Although reforms have improved existing rape laws, the specific wording of legal statutes is not as much of a problem as is their interpretation. Consequently, changing the terms of the laws may not be as important as changing society's attitudes about what constitutes rape. Courts still continue to place much blame on victims of rape (rather than on the rapists) for their dress, demeanor, previous sexual activities, and relationship with the rapist. Laws about rape address the male behavior of violence and not to the female experience of fear, invasion, and humiliation.[4,16] The latest amendment of the Indian Penal Code concerning rape laws in 2013 claims to be not only gender neutral, but also worded broadly. However, regarding the definition of force and consent, it continues to be ambiguous and fails to address many issues. An example is the exemption from marital rape which assumes marriage to be a generalized sort of consent for a man to have sexual intercourse with a woman whenever he wants. Problems in interpretation of consent also exist in cases in which the defendant and complainant are non-married acquaintances.[17]

Reasonable resistance by the victim is also implicitly required to prove that the sexual act was indeed forced. If the victim does not physically resist, it is taken to mean that consent was given, and no differentiation is made between aggravated rape involving extrinsic violence, multiple assailants, and no prior relationship and simple rape involving a single defendant who did not beat or threaten the victim with a weapon.[18] The gender neutrality in rape laws further complicates the issue by obscuring the differences in amount of force required to overcome a man or a woman, hence making legal interpretations biased in favor of traditional male definitions of force.

PREVENTION AND FUTURE DIRECTIONS

The many negative and pervasive effects of sexual coercion are well-established. Regrettably, as a result of underreporting of these crimes and as a result of varied definitions across studies, quantification of actual incidence and prevalence is difficult. This requires to be resolved in future research using better measures with deeper conceptual understanding of the crime. The effects of prostitution on women, which is part of the sexual violence continuum, also needs to be better explored.

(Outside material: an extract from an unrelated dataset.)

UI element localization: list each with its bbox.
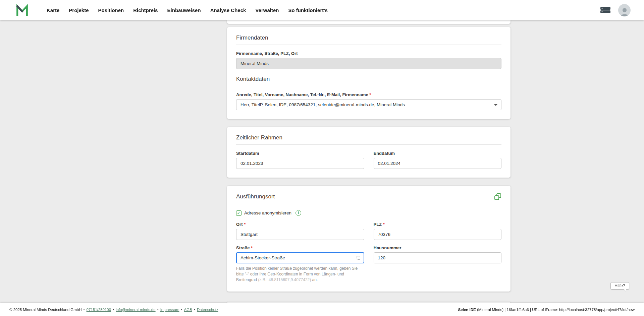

Self-defense as a means of prevention of sexual coercion has been widely accepted and applauded. Preventive strategies, however, must go beyond individual solutions and also address the underlying social problems. Socio-situational factors that contribute to rape involve several factors that have helped to maintain male dominance. The role played by social institutions in tolerating sexual coercion by legitimizing behaviors such as male dominance is another important contributing factor. The economic institution that is structured so that women are dependent on men makes it harder for women to escape oppression and victimization. Devaluation of housework and child care as well as the family structure, and division of labor in the family, especially lack of involvement of men in child care, promotes circumstances that can spawn sexual coercion behaviors.[19] Objectification of women by the media also contributes to the risk of sexual violence.

A comprehensive restructuring of social institutions and alternative parenting techniques (based on an analysis of the social and psychological processes underlying sexual violence) is required at the societal as well as interpersonal levels to decrease the prevalence of sexually aggressive acts.